Handmade amusement in a spacious backyard.
The more I travel around Japan, the more I find myself excited about curious spots interest. In Japanese, they’re collectively known as “chin supotto” (珍スポット)—off the beaten path locations that generate interest because of an odd quality about them. They are often unpolished, somewhat outrageous, and leave you thinking, “What strange mind would come up this?” As an oddball myself, I gravitate toward strange things, and Puramu no Kuni is definitely one of them.
Orchard Turned Playground
The name “Puramu no Kuni” (プラムの国) translates to “Plum Country.” The orchard is located among many others in Gunma that offer fruit picking, and as the name suggests, they mainly offer plum.

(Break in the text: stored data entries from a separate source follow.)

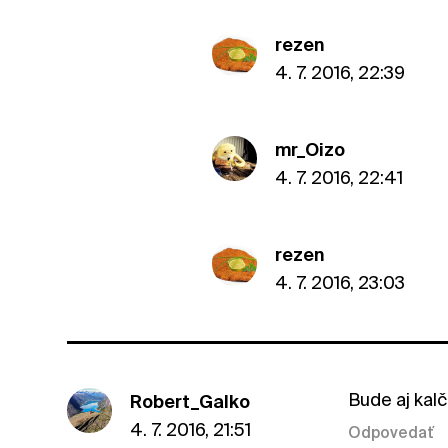
rezen
4. 7. 2016, 22:39
mr_Oizo
4. 7. 2016, 22:41
rezen
4. 7. 2016, 23:03
Bude aj kal
Robert_Galko
4. 7. 2016, 21:51
Odpovedať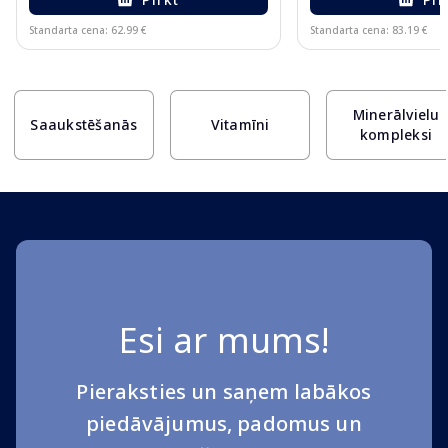
Standarta cena: 62.99 €
Standarta cena: 83.19 €
Page 1 of 10
Minerālvielu
Saaukstēšanās
Vitamīni
kompleksi
Esi ar mums!
Pieraksties un saņem labākos
piedāvājumus, padomus un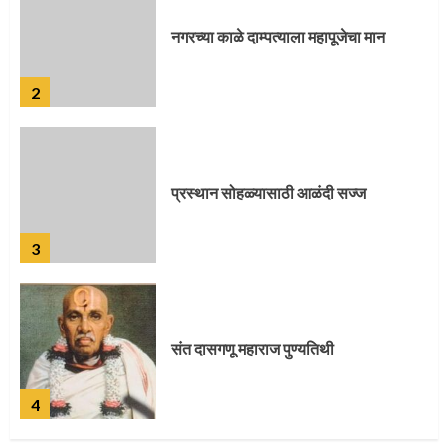
2
प्रस्थान सोहळ्यासाठी आळंदी सज्ज
3
संत दासगणू महाराज पुण्यतिथी
4
जवानाला मिळाला महापूजेचा मान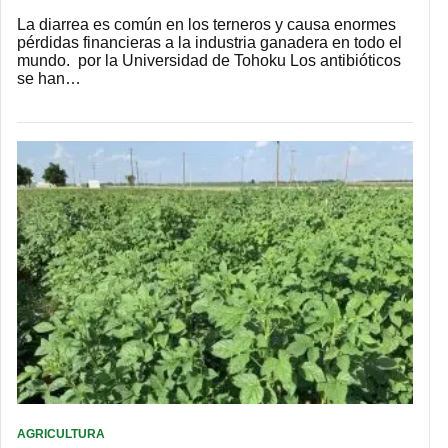
La diarrea es común en los terneros y causa enormes
pérdidas financieras a la industria ganadera en todo el
mundo. por la Universidad de Tohoku Los antibióticos
se han…
AGRICULTURA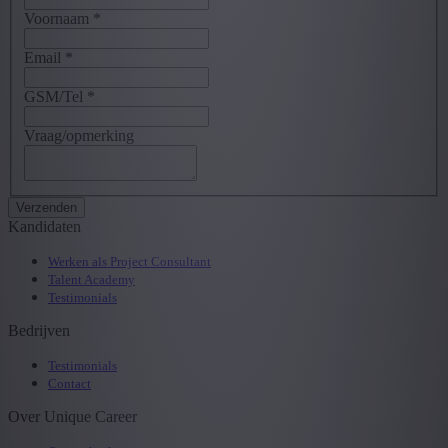
Voornaam
*
Email
*
GSM/Tel
*
Vraag/opmerking
Kandidaten
Werken als Project Consultant
Talent Academy
Testimonials
Bedrijven
Testimonials
Contact
Over Unique Career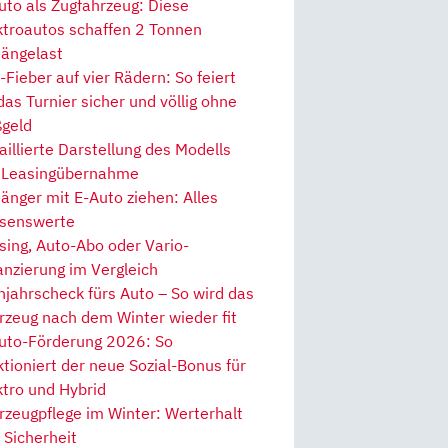
uto als Zugfahrzeug: Diese
ktroautos schaffen 2 Tonnen
ängelast
Fieber auf vier Rädern: So feiert
 das Turnier sicher und völlig ohne
geld
aillierte Darstellung des Modells
 Leasingübernahme
änger mit E-Auto ziehen: Alles
senswerte
sing, Auto-Abo oder Vario-
anzierung im Vergleich
hjahrscheck fürs Auto – So wird das
rzeug nach dem Winter wieder fit
uto-Förderung 2026: So
ktioniert der neue Sozial-Bonus für
ktro und Hybrid
rzeugpflege im Winter: Werterhalt
 Sicherheit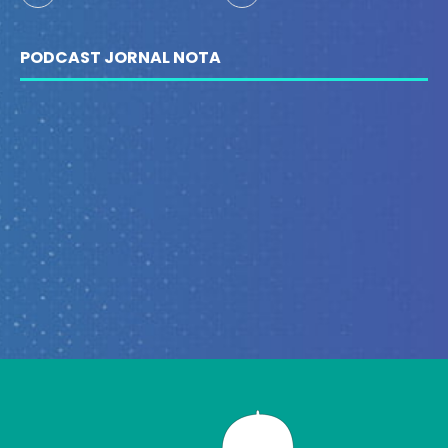
PODCAST JORNAL NOTA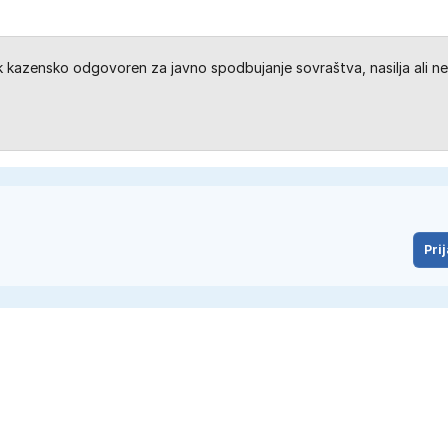
kazensko odgovoren za javno spodbujanje sovraštva, nasilja ali ne
Prij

In what I could only assume as a way to attract more customers even when plum is offseason, the orchard transformed part of its lot into a playground that offers a variety of attractions, all with an unpolished quality about them.

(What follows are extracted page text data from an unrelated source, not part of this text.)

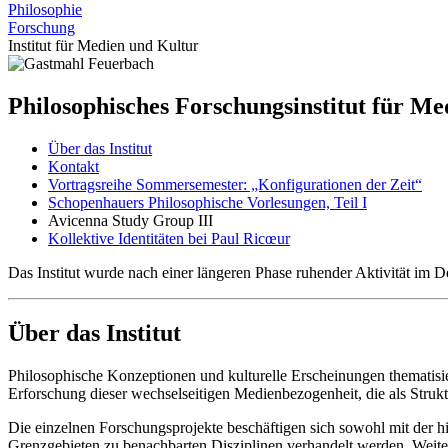
Philosophie
Forschung
Institut für Medien und Kultur
Philosophisches Forschungsinstitut für M
Über das Institut
Kontakt
Vortragsreihe Sommersemester: „Konfigurationen der Zeit“
Schopenhauers Philosophische Vorlesungen, Teil I
Avicenna Study Group III
Kollektive Identitäten bei Paul Ricœur
Das Institut wurde nach einer längeren Phase ruhender Aktivität im D
Über das Institut
Philosophische Konzeptionen und kulturelle Erscheinungen thematisiere
Erforschung dieser wechselseitigen Medienbezogenheit, die als Str
Die einzelnen Forschungsprojekte beschäftigen sich sowohl mit der hi
Grenzgebieten zu benachbarten Disziplinen verhandelt werden. Weiter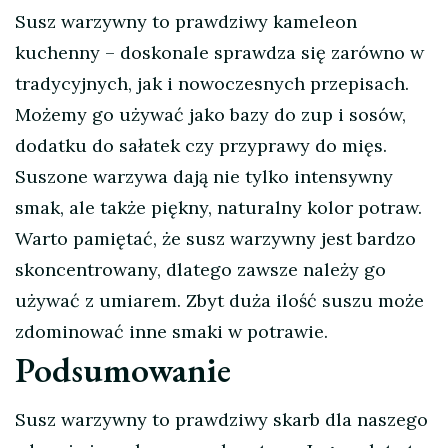
Susz warzywny to prawdziwy kameleon
kuchenny – doskonale sprawdza się zarówno w
tradycyjnych, jak i nowoczesnych przepisach.
Możemy go używać jako bazy do zup i sosów,
dodatku do sałatek czy przyprawy do mięs.
Suszone warzywa dają nie tylko intensywny
smak, ale także piękny, naturalny kolor potraw.
Warto pamiętać, że susz warzywny jest bardzo
skoncentrowany, dlatego zawsze należy go
używać z umiarem. Zbyt duża ilość suszu może
zdominować inne smaki w potrawie.
Podsumowanie
Susz warzywny to prawdziwy skarb dla naszego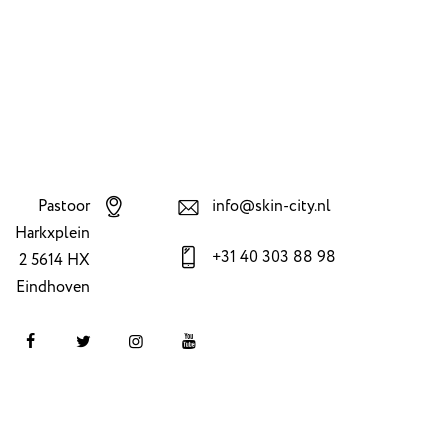
Pastoor
info@skin-city.nl
Harkxplein
+31 40 303 88 98
2 5614 HX
Eindhoven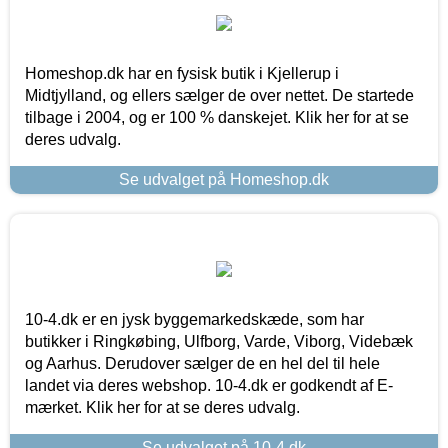
Homeshop.dk har en fysisk butik i Kjellerup i
Midtjylland, og ellers sælger de over nettet. De startede
tilbage i 2004, og er 100 % danskejet. Klik her for at se
deres udvalg.
Se udvalget på Homeshop.dk
10-4.dk er en jysk byggemarkedskæde, som har
butikker i Ringkøbing, Ulfborg, Varde, Viborg, Videbæk
og Aarhus. Derudover sælger de en hel del til hele
landet via deres webshop. 10-4.dk er godkendt af E-
mærket. Klik her for at se deres udvalg.
Se udvalget på 10-4.dk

Entrance costs JPY 400, and as soon as you get in, you are met by two bunnies in a cage. Right beside them is a pile of lettuce that you can freely feed them.

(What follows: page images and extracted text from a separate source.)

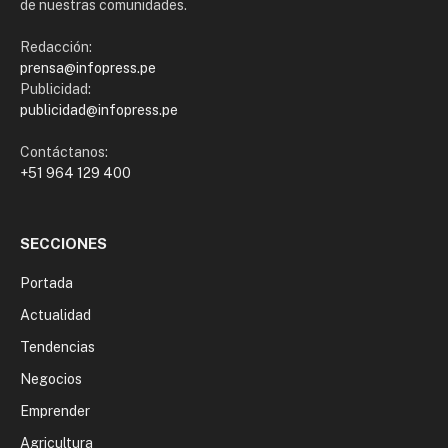
de nuestras comunidades.
Redacción:
prensa@infopress.pe
Publicidad:
publicidad@infopress.pe
Contáctanos:
+51 964 129 400
SECCIONES
Portada
Actualidad
Tendencias
Negocios
Emprender
Agricultura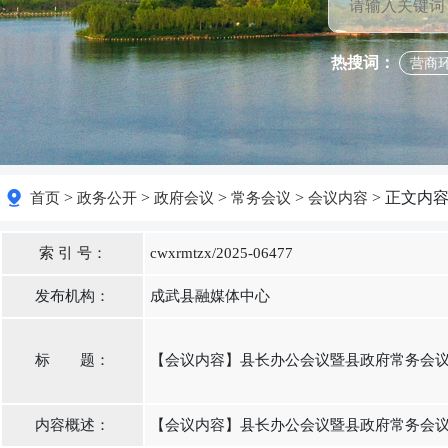
热搜词：
营商
>
>
>
>
> 正文内
首页
政务公开
政府会议
常务会议
会议内容
索 引 号：
cwxrmtzx/2025-06477
发布机构：
成武县融媒体中心
标 题：
【会议内容】县长办公会议暨县政府常务会议召
内容概述：
【会议内容】县长办公会议暨县政府常务会议召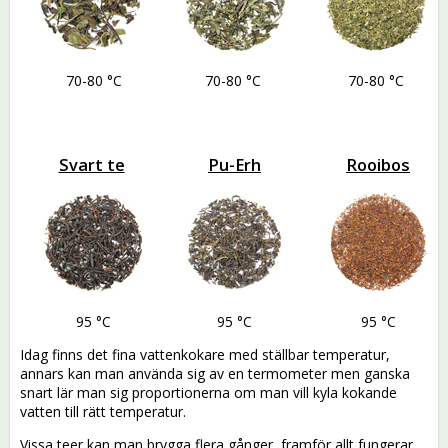
70-80 °C
70-80 °C
70-80 °C
Svart te
Pu-Erh
Rooibos
95 °C
95 °C
95 °C
Idag finns det fina vattenkokare med ställbar temperatur,
annars kan man använda sig av en termometer men ganska
snart lär man sig proportionerna om man vill kyla kokande
vatten till rätt temperatur.
Vissa teer kan man brygga flera gånger, framför allt fungerar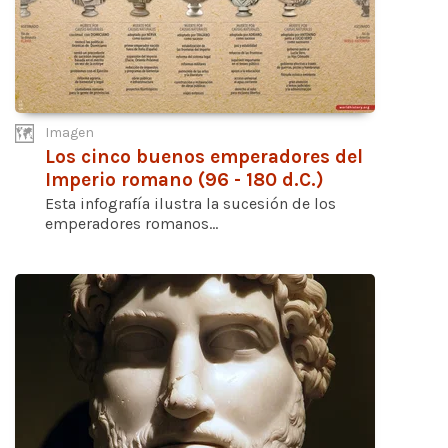
Imagen
Los cinco buenos emperadores del
Imperio romano (96 - 180 d.C.)
Esta infografía ilustra la sucesión de los
emperadores romanos...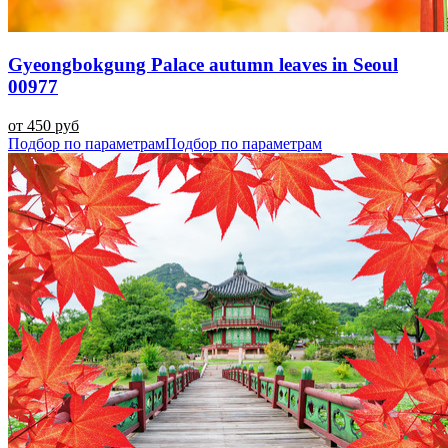
Gyeongbokgung Palace autumn leaves in Seoul
00977
от 450 руб
Подбор по параметрам
Подбор по параметрам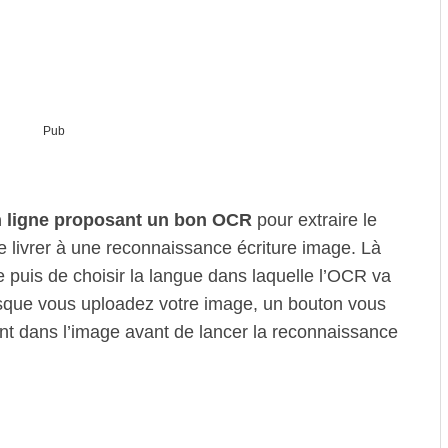
Pub
en ligne proposant un bon OCR
pour extraire le
e livrer à une reconnaissance écriture image. Là
ge puis de choisir la langue dans laquelle l’OCR va
lorsque vous uploadez votre image, un bouton vous
ent dans l’image avant de lancer la reconnaissance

Beside the bunnies is Hana-chan, a spirited Corgi whom you are sure not to miss. She likes to bark to get your attention, and she wags her tail in greeting as soon as you approach.
From Hana’s spot, you’ll have to make your way down to Variety Plaza (バラエティー広場) where a cluster of attractions await.
You can ride a wooden swing…
…go down slides, balance your way on poles, or go through tiny boxes.
If you want to play a see-saw version of tug-o-war, there’s a game for that too.
There’s a punching bag if you have pent-up frustration to release.
And even space to play sports like basketball, golf, darts and badminton.
If you get tired of playing, the bunny house is right next to the attractions so you can surround yourself with furry friends.
Careful though, they’re eager to meet you when you open the door.
Cave of Terrors (恐怖の洞窟)
The attraction that Puramu no Kuni is most known for is the so-called “Kyōfu no Dōkutsu,” or “Cave of Terrors” in English. At a glance, it looks like the horror house you would find at a local fair, and the sheer campiness of it makes it look like it sprang out of a B-grade horror movie.
Make no mistake, however, as I actually got scared going in the cave. The route is a lot a longer than it looks from the outside, and you’re basically entering an earthen tunnel, so the temperature drops as soon as you get in. You’ll have to crouch and make your way through narrow spaces, and while there are no staff members waiting to jump from behind and scare you, plenty of surprises lie in wait. Oh, and there’s a living thing waiting to greet you, too, but I won’t spoil the surprise.
In my opinion, what makes Puramu no Kuni work is the simplicity of it. There’s a sense of adventure in finding the place as it’s not as accessible as the usual sightseeing spots. There’s an element of a nostalgia in the mundanity of the handiwork; it’s as if you’re playing in your grandparents’ backyard. Lastly, the fact that place is removed from crowds and long lines make it an excellent chin supotto, a hidden gem in the depths of Gunma.
How to Get There
Puramu no Kuni (プラムの国)
Minakami, Gunma Prefecture
Google Maps URL
Official Website (Japanese Only)
Entrance Fee: JPY 400
Business Hours: Sat to Thur 9:00-16:00, Fridays 9:00-15:00
Access: From JR JōetsuLine Gokan Station (後閑駅 ), ride the bus goes to either Sarugakyo (猿ヶ京) or Takumi no Sato (たくみの里) and get off at Imajuku Bus Stop (今宿). Puramu no Kuni is a 10-minute walk from there.